I was wondering can I just cut out my designs instead of using a machine to do it for me? 

Can I iron on vinyl?

can i use something like Cricut Decor Vinyl Adhesive, Peacock Blue?


----------



## jean518 (Sep 23, 2009)

Maybe if you are really good with an exacto knife. Don't know if you can get enough heat and pressure out of a household iron to get good permanent adhesion. Most vinyl temp start at 320 and go up from there. They have dwell times that range from 8 to 20 or so varying with the vinyl. Medium to heavy pressure is normally required. Since the heat surface of an iron is rather small, you would not be able to heat the whole surface at the same time. Depending on whether the vinyl is a hot or cold peel, you probably would just be asking for problems. 

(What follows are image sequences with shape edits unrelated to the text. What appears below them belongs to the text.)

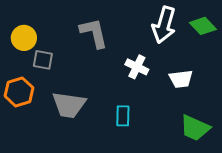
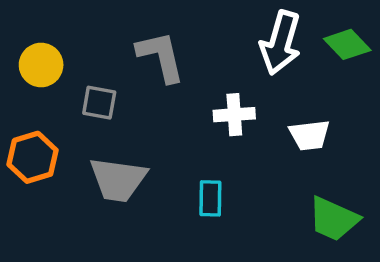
gray square: (43, 60) -> (99, 103), moved
white cross: (137, 67) -> (234, 115), turned -30

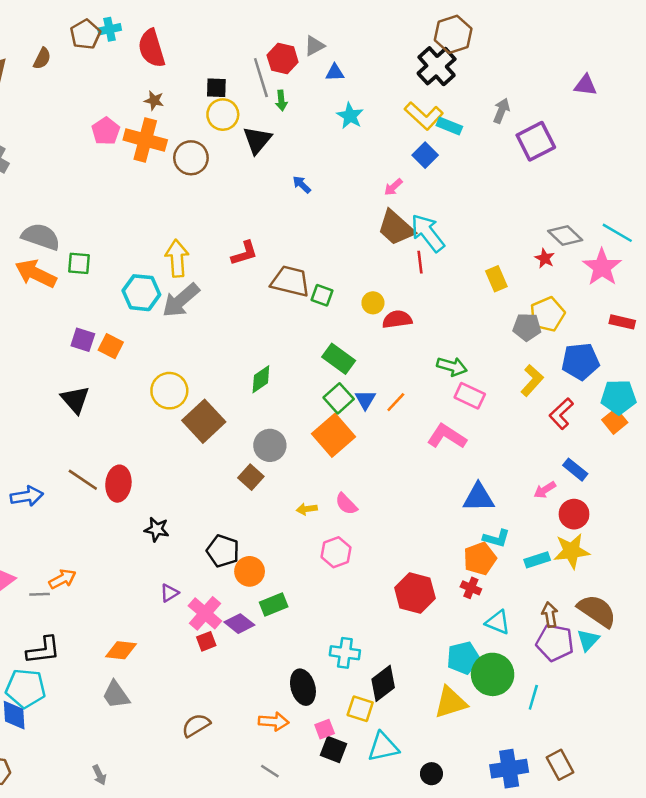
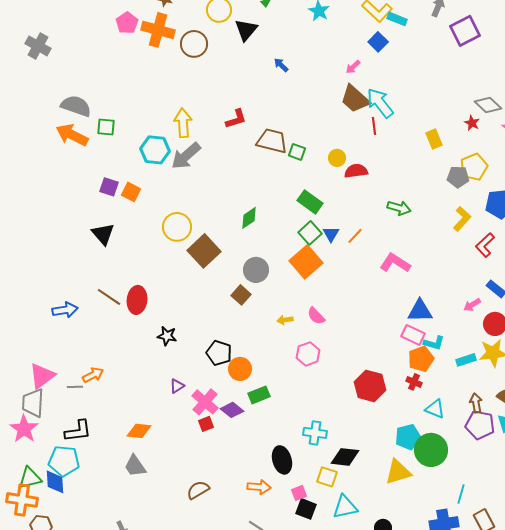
pink rectangle: (470, 396) -> (413, 335), moved
black diamond: (383, 683) -> (345, 457), turned 44
cyan line: (533, 697) -> (461, 494), moved

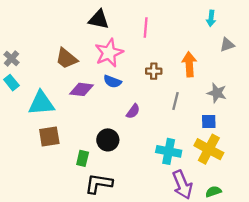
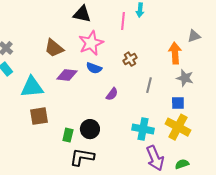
cyan arrow: (211, 18) -> (140, 10), moved
orange arrow: (189, 64) -> (175, 53), moved
brown cross: (154, 71) -> (130, 59), turned -32
black circle: (108, 140) -> (90, 129), moved

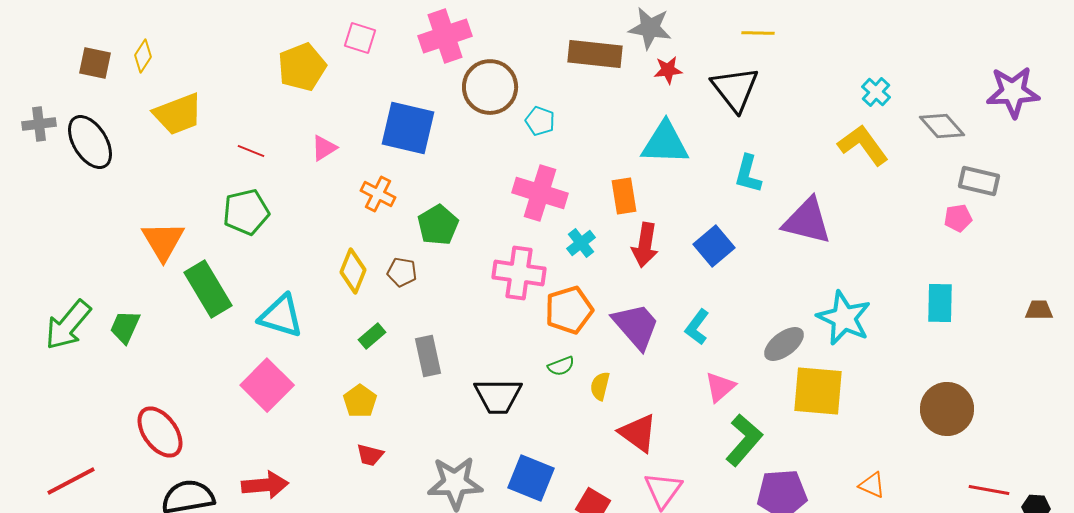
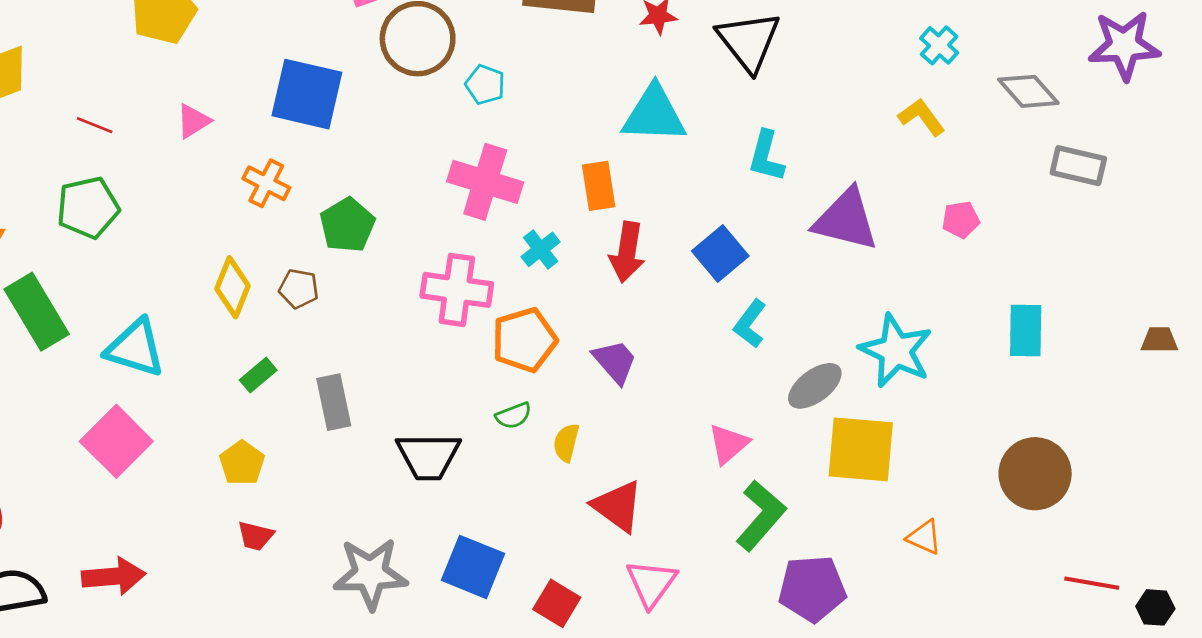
yellow L-shape: (863, 145) -> (922, 117), size x0.7
pink pentagon: (958, 218) -> (961, 220), moved
purple trapezoid: (636, 326) -> (615, 362), size x0.7
cyan L-shape: (697, 327) -> (750, 324), moved
orange triangle: (872, 485) -> (924, 537), moved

While it may be possible to do what you asked, it is not plausible.


----------



## FatKat Printz (Dec 26, 2008)

LOLDiLOL said:


> I was wondering can I just cut out my designs instead of using a machine to do it for me?
> 
> Can I iron on vinyl?
> 
> can i use something like Cricut Decor Vinyl Adhesive, Peacock Blue?


Do you have a Cricut??


----------



## LOLDiLOL (Nov 13, 2010)

no i do not


----------



## FatKat Printz (Dec 26, 2008)

Ok, that type of (cricut) vinyl will not work on t-shirts you need heat press vinyl. 
Some have instructions to use an iron.. 

from your other posts.. can you tell us a little bit what you are trying to maybe we can help with a more economical way for you move ahead??


----------



## Nick Horvath (Feb 26, 2010)

I would definately agree. We do not recommend using a household iron to heat apply vinyl either.

There are inexpensive cutters available as well as inexpensive heat seal machines.

Check the preferred vendors area and see if something fits your prince range.


----------